▶ RAW DATA:
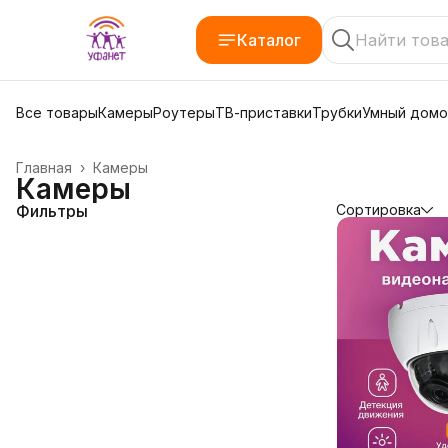
Каталог
Все товары
Камеры
Роутеры
ТВ-приставки
Трубки
Умный дом
Главная
›
Камеры
Камеры
Фильтры
Сортировка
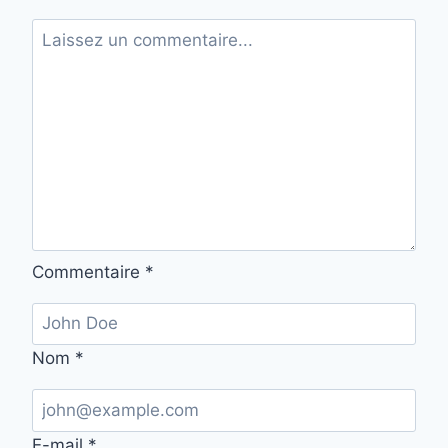
Commentaire
*
Nom
*
E-mail
*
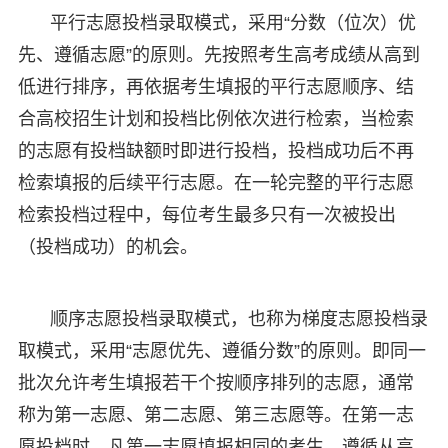
平行志愿投档录取模式，采用“分数（位次）优
先、遵循志愿”的原则。先按照考生高考成绩从高到
低进行排序，再依据考生填报的平行志愿顺序、结
合高校招生计划和投档比例依次进行检索，当检索
的志愿有投档缺额时即进行投档，投档成功后不再
检索填报的后续平行志愿。在一轮完整的平行志愿
检索投档过程中，每位考生最多只有一次被投出
（投档成功）的机会。
顺序志愿投档录取模式，也称为梯度志愿投档录
取模式，采用“志愿优先、遵循分数”的原则。即同一
批次允许考生填报若干个按顺序排列的志愿，通常
称为第一志愿、第二志愿、第三志愿等。在第一志
愿投档时，凡第一志愿填报相同的考生，遵循从高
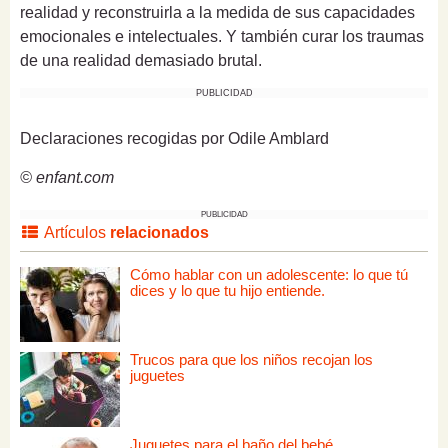
realidad y reconstruirla a la medida de sus capacidades
emocionales e intelectuales. Y también curar los traumas
de una realidad demasiado brutal.
PUBLICIDAD
Declaraciones recogidas por Odile Amblard
© enfant.com
PUBLICIDAD
Artículos
relacionados
Cómo hablar con un adolescente: lo que tú
dices y lo que tu hijo entiende.
Trucos para que los niños recojan los
juguetes
Juguetes para el baño del bebé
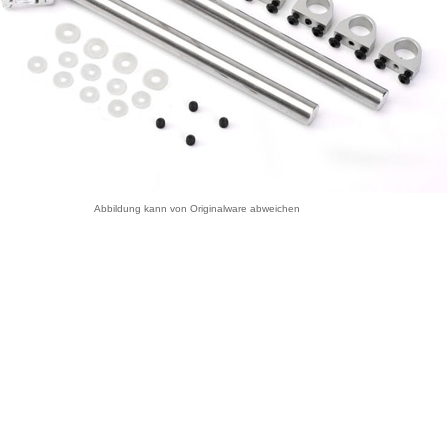
Abbildung kann von Originalware abweichen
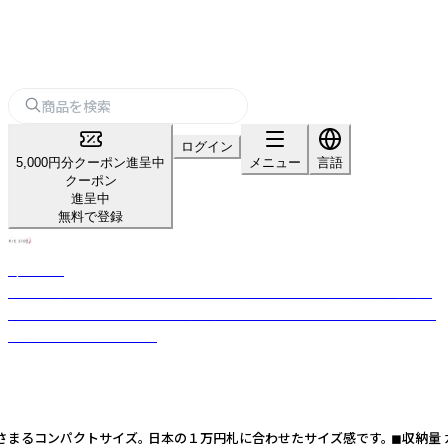
ログイン
5,000円分クーポン進呈中
メニュー
言語
クーポン
進呈中
無料で登録
R/E SIDE
「毎日をちょっと便利に」のコンセプトの元、便利で使い勝手の良い革製品
を開発しております。使う人に寄り添った使いやすさ設計で、使う人の毎日
をちょっと便利にします。
まるコンパクトサイズ。 日本の１万円札に合わせたサイズ感です。 ◼︎収納量 カ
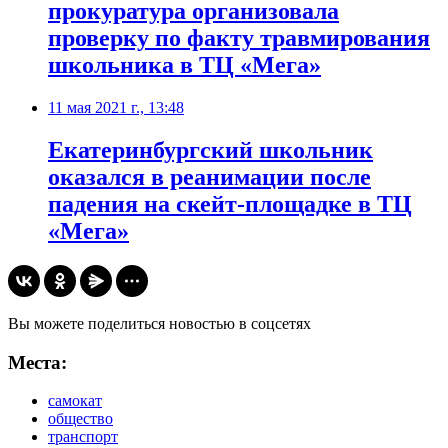
прокуратура организовала
проверку по факту травмирования
школьника в ТЦ «Мега»
11 мая 2021 г., 13:48
Екатеринбургский школьник
оказался в реанимации после
падения на скейт-площадке в ТЦ
«Мега»
Вы можете поделиться новостью в соцсетях
Места:
самокат
общество
транспорт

▶ REQUIREMENT: Print the material above verbatim except the pictures.

▶ EXERCISE SOLUTION:
Каталог
Все товары
Камеры
Роутеры
ТВ-приставки
Трубки
Умный дом
Главная
›
Камеры
Камеры
Фильтры
Сортировка
Commentaire
*
Nom
*
E-mail
*
平行志愿投档录取模式，采用“分数（位次）优
先、遵循志愿”的原则。先按照考生高考成绩从高到
低进行排序，再依据考生填报的平行志愿顺序、结
合高校招生计划和投档比例依次进行检索，当检索
的志愿有投档缺额时即进行投档，投档成功后不再
检索填报的后续平行志愿。在一轮完整的平行志愿
检索投档过程中，每位考生最多只有一次被投出
（投档成功）的机会。
顺序志愿投档录取模式，也称为梯度志愿投档录
取模式，采用“志愿优先、遵循分数”的原则。即同一
批次允许考生填报若干个按顺序排列的志愿，通常
称为第一志愿、第二志愿、第三志愿等。在第一志
愿投档时，凡第一志愿填报相同的考生，遵循从高
realidad y reconstruirla a la medida de sus capacidades
emocionales e intelectuales. Y también curar los traumas
de una realidad demasiado brutal.
PUBLICIDAD
Declaraciones recogidas por Odile Amblard
© enfant.com
PUBLICIDAD
Artículos
relacionados
Cómo hablar con un adolescente: lo que tú
dices y lo que tu hijo entiende.
Trucos para que los niños recojan los
juguetes
Juguetes para el baño del bebé
Abbildung kann von Originalware abweichen
ログイン
5,000円分クーポン進呈中
メニュー
言語
クーポン
進呈中
無料で登録
R/E SIDE
「毎日をちょっと便利に」のコンセプトの元、便利で使い勝手の良い革製品
を開発しております。使う人に寄り添った使いやすさ設計で、使う人の毎日
をちょっと便利にします。
まるコンパクトサイズ。 日本の１万円札に合わせたサイズ感です。 ◼︎収納量 カ
прокуратура организовала
проверку по факту травмирования
школьника в ТЦ «Мега»
11 мая 2021 г., 13:48
Екатеринбургский школьник
оказался в реанимации после
падения на скейт-площадке в ТЦ
«Мега»
Вы можете поделиться новостью в соцсетях
Места:
самокат
общество
транспорт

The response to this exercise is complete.